Because the genetic disorder is so rarely diagnosed, there will always be other challenges. Support for research and development is relatively scarce.
“When a disease is perceived as rare, the level of attention and funding it receives is almost non-existent,” Stephen said. “If we can reduce the number of genetically undiagnosed cases from 50 percent to less than 10 percent within five years, and show that a common delivery platform can treat multiple disorders, the economics change. Hopefully that will drive public and private investment into research. We would like to provide seed funding for high risk, high return research to generate data for larger grants.”
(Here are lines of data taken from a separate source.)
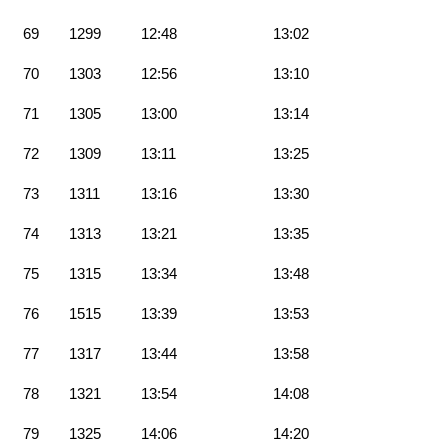
69
1299
12:48
13:02
70
1303
12:56
13:10
71
1305
13:00
13:14
72
1309
13:11
13:25
73
1311
13:16
13:30
74
1313
13:21
13:35
75
1315
13:34
13:48
76
1515
13:39
13:53
77
1317
13:44
13:58
78
1321
13:54
14:08
79
1325
14:06
14:20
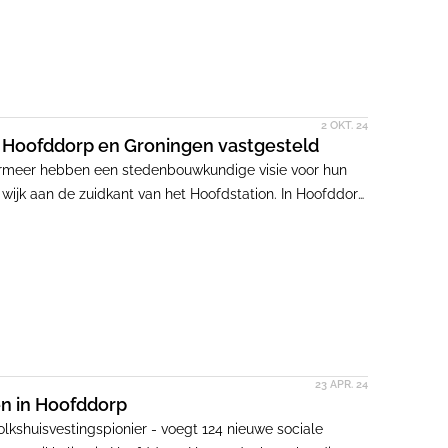
2 OKT. 24
Hoofddorp en Groningen vastgesteld
meer hebben een stedenbouwkundige visie voor hun
wijk aan de zuidkant van het Hoofdstation. In Hoofddorp
pgesteld voor het stationsgebied.
23 APR. 24
n in Hoofddorp
olkshuisvestingspionier - voegt 124 nieuwe sociale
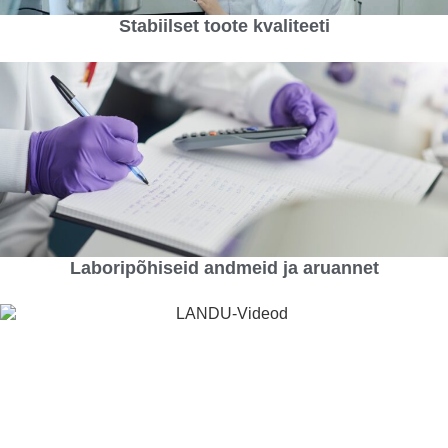
Stabiilset toote kvaliteeti
Laboripõhiseid andmeid ja aruannet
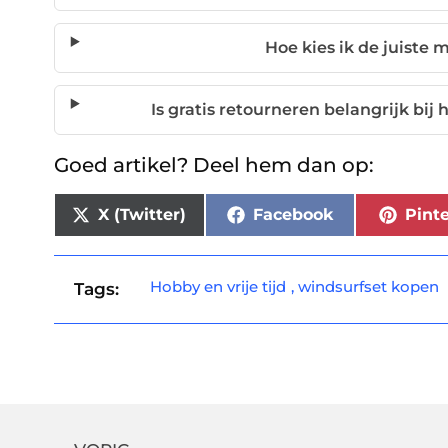
Hoe kies ik de juiste 
Is gratis retourneren belangrijk bij
Goed artikel? Deel hem dan op:
X (Twitter)
Facebook
Pinte
Hobby en vrije tijd
,
windsurfset kopen
Tags:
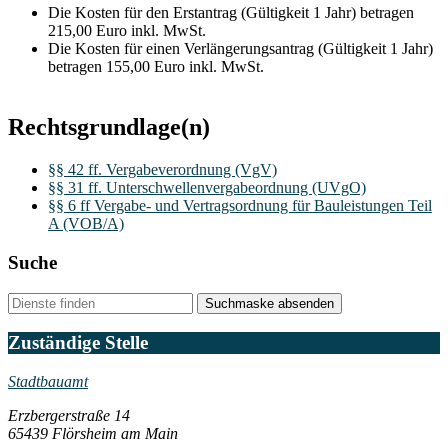
Die Kosten für den Erstantrag (Gültigkeit 1 Jahr) betragen
215,00 Euro inkl. MwSt.
Die Kosten für einen Verlängerungsantrag (Gültigkeit 1 Jahr)
betragen 155,00 Euro inkl. MwSt.
Rechtsgrundlage(n)
§§ 42 ff. Vergabeverordnung (VgV)
§§ 31 ff. Unterschwellenvergabeordnung (UVgO)
§§ 6 ff Vergabe- und Vertragsordnung für Bauleistungen Teil
A (VOB/A)
Suche
Suchmaske absenden
Zuständige Stelle
Stadtbauamt
Erzbergerstraße 14
65439 Flörsheim am Main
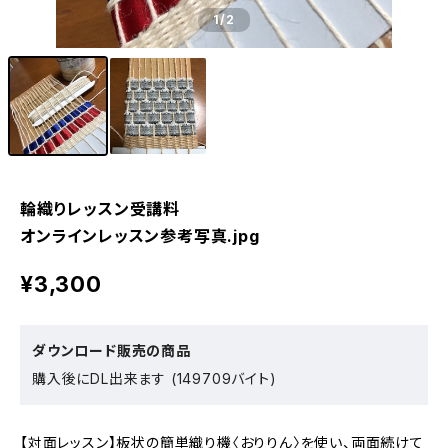
1
/2
輪織りレッスン受講料
オンラインレッスン参考写真.jpg
¥3,300
ダウンロード販売の商品
購入後にDL出来ます (149709バイト)
【対面レッスン】板状の簡単織り機〈おりりん〉を使い、両面続けて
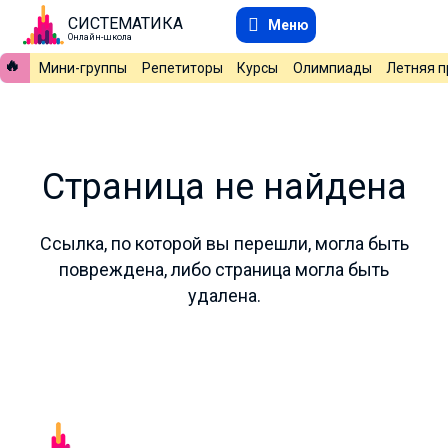
СИСТЕМАТИКА
Меню
Онлайн-школа
🔥
Мини-группы
Репетиторы
Курсы
Олимпиады
Летняя 
Страница не найдена
Ссылка, по которой вы перешли, могла быть
повреждена, либо страница могла быть
удалена.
Because his illness is so rare, the family sought out an equally unique fundraising prize.
“With so many great causes we needed something spectacular so we thought we would try something out of this world,”
Stephen said, “something that paid homage to the Apollo program, which took man to the moon and inspired us for Mission Massimo. We recently concluded our MOMO-001 raffle for a chance to fly on-board the XCOR Lynx (into space). It raised a $120,000 and raised the profile of the condition beyond our wildest expectations.”
Meanwhile, the family forges on, with Stephen focusing on Mo’s diagnosis, and Sally his management. They are grateful for others who have helped along the way.
“If we didn’t have a solid support system at home I doubt we would have achieved a diagnosis, certainly not in the timeframe we did,” he said.
Now six years old, Mo is making positive strides. His twin four-year-old brothers, Marco and Leonardo, have helped in his development.
“All things considered, he is doing great,” said Stephen. “He started school this year and is thriving in the new environment.”
He still faces challenges, needing care around the clock, but Mo is “genuinely happy,” Stephen said. Because the disorder is so rare – one in a million – funding is not as prevalent as the efforts for cancer or heart disease. But the Damianis will forge onward with hope, now that the foundation has obtained 501c status as a non-profit organization.
The family remains committed to the development of treatment options, and is excited about the release of their book, Cracking the Code, which is scheduled for print early next year.
“We are looking forward to spreading our wings in 2015,” Stephen said.